--- RECORD EXTRACTS Enclosed Below ---

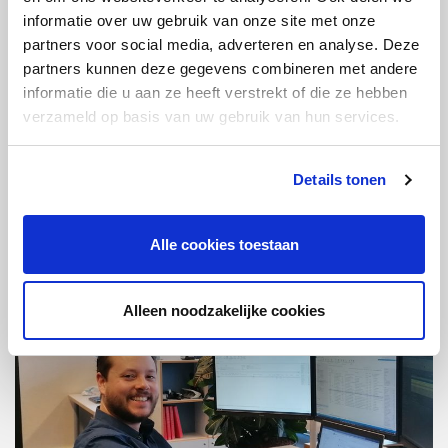
informatie over uw gebruik van onze site met onze
partners voor social media, adverteren en analyse. Deze
Lees verder
partners kunnen deze gegevens combineren met andere
informatie die u aan ze heeft verstrekt of die ze hebben
verzameld op basis van uw gebruik van hun services.
Bekijk alle vacatures
Details tonen
Meer medewerkersverhalen
Alle cookies toestaan
Alleen noodzakelijke cookies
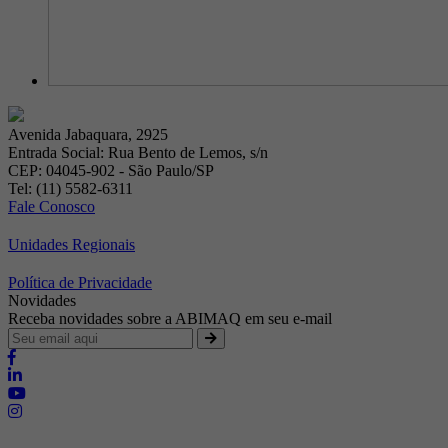
Avenida Jabaquara, 2925
Entrada Social: Rua Bento de Lemos, s/n
CEP: 04045-902 - São Paulo/SP
Tel: (11) 5582-6311
Fale Conosco
Unidades Regionais
Política de Privacidade
Novidades
Receba novidades sobre a ABIMAQ em seu e-mail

--- End of Enclosed RECORD EXTRACTS ---

PROBLEM DESCRIPTION
The answer must consist of each line from the entries that contains the string "gebruik".

RESPONSE BELOW
informatie over uw gebruik van onze site met onze
verzameld op basis van uw gebruik van hun services.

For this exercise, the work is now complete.